The task :: Among the entries below, take the line with "sur les réponses phénotypiques et" and the line with "félicitations !", and output them and every line between them exactly, with nothing else.

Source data
>>>
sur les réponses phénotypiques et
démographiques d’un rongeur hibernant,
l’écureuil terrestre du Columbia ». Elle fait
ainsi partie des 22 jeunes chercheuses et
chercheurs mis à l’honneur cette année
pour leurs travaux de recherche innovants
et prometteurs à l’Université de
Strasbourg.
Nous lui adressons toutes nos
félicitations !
<<<
>>>
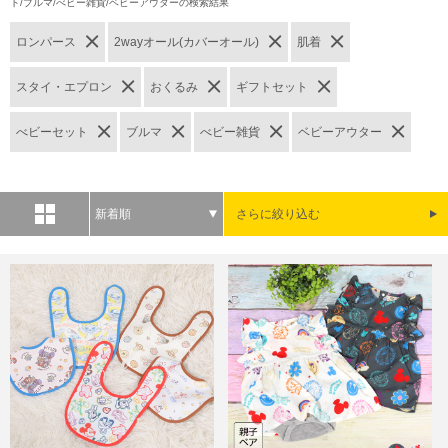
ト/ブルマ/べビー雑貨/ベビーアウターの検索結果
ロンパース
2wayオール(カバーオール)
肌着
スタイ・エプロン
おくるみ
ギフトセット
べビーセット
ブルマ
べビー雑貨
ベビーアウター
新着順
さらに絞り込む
<<<
Exercise answer ::
sur les réponses phénotypiques et
démographiques d’un rongeur hibernant,
l’écureuil terrestre du Columbia ». Elle fait
ainsi partie des 22 jeunes chercheuses et
chercheurs mis à l’honneur cette année
pour leurs travaux de recherche innovants
et prometteurs à l’Université de
Strasbourg.
Nous lui adressons toutes nos
félicitations !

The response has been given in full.